14 September 2021
The Supreme Court of India had struck down the draconian Article 377, that criminalised gay sex, on 6th September, 2018. The judgement was widely welcomed, but prejudices remain. Life is harsh for the LGBTQ community in India. However, some Indo-Canadians are coming out of the shadows, breaking the taboo and living a life they aspired for. All this encapsulated in a new feature documentary ‘Emergence: Out of the Shadows.’ The film has caught the fancy of the North American media. The film, set to hit the Indian screen space soon, is relevant, as all characters have an India connection. Overpowering emotions, shocking revelations, sombre moods, teary eyed narrative eventually meet a ray of hope as parents accept children unconditionally, the way they are. Giving a new tone and tenor to the whole idea of love.
For Kayden, Jag, and Amar, awakening to and expressing their sexuality within conservative South Asian families was a lonely and terrifying experience. Heart-wrenching and healing, their distinct coming-out paths offer comfort, compassion, and inspiration to individuals and communities struggling with acceptance.
The stories of Kayden, Amar, and Jag begin from a place of darkness and emerge out of the shadows to a place of courage and hope. Imagine you are a young international student from Punjab, studying Computer Science at Langara College in Vancouver. Everything is going well and you are enjoying life in this beautiful west coast Canadian city. You feel blessed. Then suddenly, overnight, your life comes crashing apart. The relatives you are living with in Surrey find out you are gay and kick you out of their house. Your cousin physically assaults you. Then your mother and father and family in Punjab have disowned you and want nothing to do with you. You are trapped in a foreign country with no money for food, shelter or to pay your college fees. Your immigration status is in limbo. What would you do? How would you survive?
This is the opening premise of the feature documentary film – ‘Emergence: Out of the Shadows’. Emergence moves beyond being a true story of survival, resourcefulness and resilience. It illuminates the trauma of family rejection and its impact on emotional and psychological health, especially for this young man, Kayden. The film explores the struggles and strengths of two South Asians who have emerged from similar experiences in Vancouver– a gay man, Amar, and lesbian, Jag. Sharing their stories of coming out experiences within a traditional South Asian community gives a rare glimpse into the challenges faced with traditional South Asian families.

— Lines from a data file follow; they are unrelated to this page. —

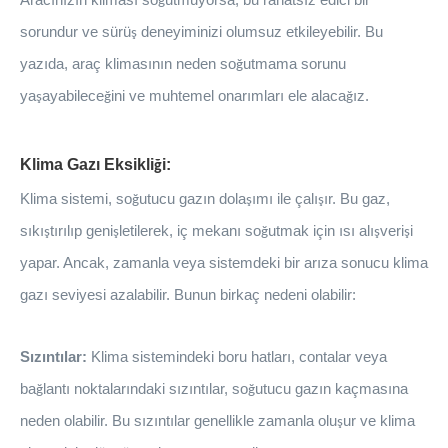
Aracınızın kliması so
utmuyorsa, bu rahats
ı
z edici bir
ğ
sorundur ve s
ü
r
ü
deneyiminizi olumsuz etkileyebilir. Bu
ş
yaz
ı
da, ara
ç
klimas
ı
n
ı
n neden so
utmama sorunu
ğ
ya
ayabilece
ini ve muhtemel onarımları ele alaca
ı
z.
ş
ğ
ğ
Klima Gazı Eksikli
i:
ğ
Klima sistemi, so
utucu gaz
ı
n dola
ı
m
ı
ile
ç
al
ı
ı
r. Bu gaz,
ğ
ş
ş
s
ı
k
ı
t
ı
r
ı
l
ı
p geni
letilerek, i
ç
mekan
ı
so
utmak i
ç
in
ı
s
ı
al
ı
veri
i
ş
ş
ğ
ş
ş
yapar. Ancak, zamanla veya sistemdeki bir ar
ı
za sonucu klima
gaz
ı
seviyesi azalabilir. Bunun birkaç nedeni olabilir:
Sızıntılar:
Klima sistemindeki boru hatları, contalar veya
ba
lant
ı
noktalar
ı
ndaki s
ı
z
ı
nt
ı
lar, so
utucu gaz
ı
n ka
ç
mas
ı
na
ğ
ğ
neden olabilir. Bu s
ı
z
ı
nt
ı
lar genellikle zamanla olu
ur ve klima
ş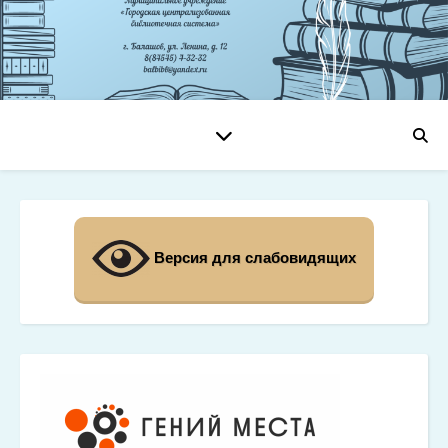
Версия для слабовидящих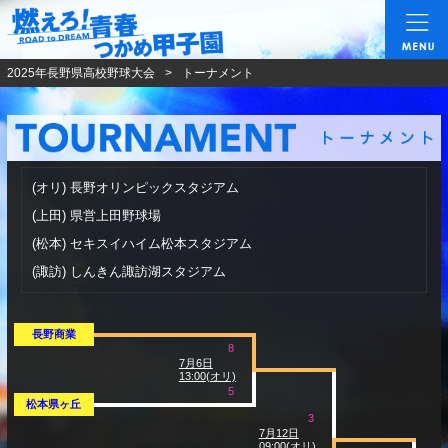
燃えろ!青春 つかめ甲
2025年長野県高校野球大会
トーナメント
(オリ)
長野オリンピックスタジアム
(上田)
県営上田野球場
(松本)
セキスイハイム松本スタジアム
(諏訪)
しんきん諏訪湖スタジアム
長野商業
8
7月6日
13:00(オリ)
5
松本県ヶ丘
3
7月12日
09:00(オリ)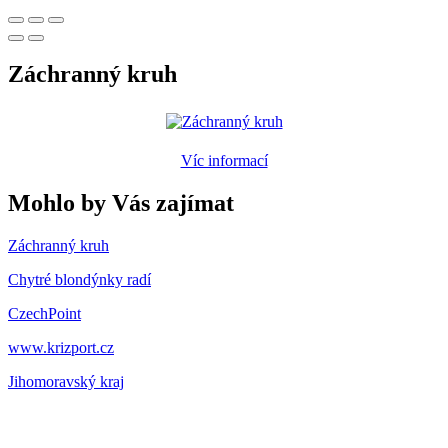
Záchranný kruh
Víc informací
Mohlo by Vás zajímat
Záchranný kruh
Chytré blondýnky radí
CzechPoint
www.krizport.cz
Jihomoravský kraj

Produced by Alex Sangha who is the founder of ‘Sher Vancouver’, a not-for-profit society and registered charity for LGBTQ+ South Asians. The Governor General of Canada awarded Sangha, a social worker and counsellor, with the Meritorious Service Medal for founding Sher Vancouver. Sangha dedicated this award to his Mother Jaspal Kaur, who raised Sangha and his two brothers as a single parent. Sangha is also the producer of “My Name Was January”, winner of 15 international awards and 66 official selections at film festivals around the world.
The film is directed by Vinay Giridhar, who says, “The film can help you understand the unique challenges faced by LGBTQ community of South Asia.”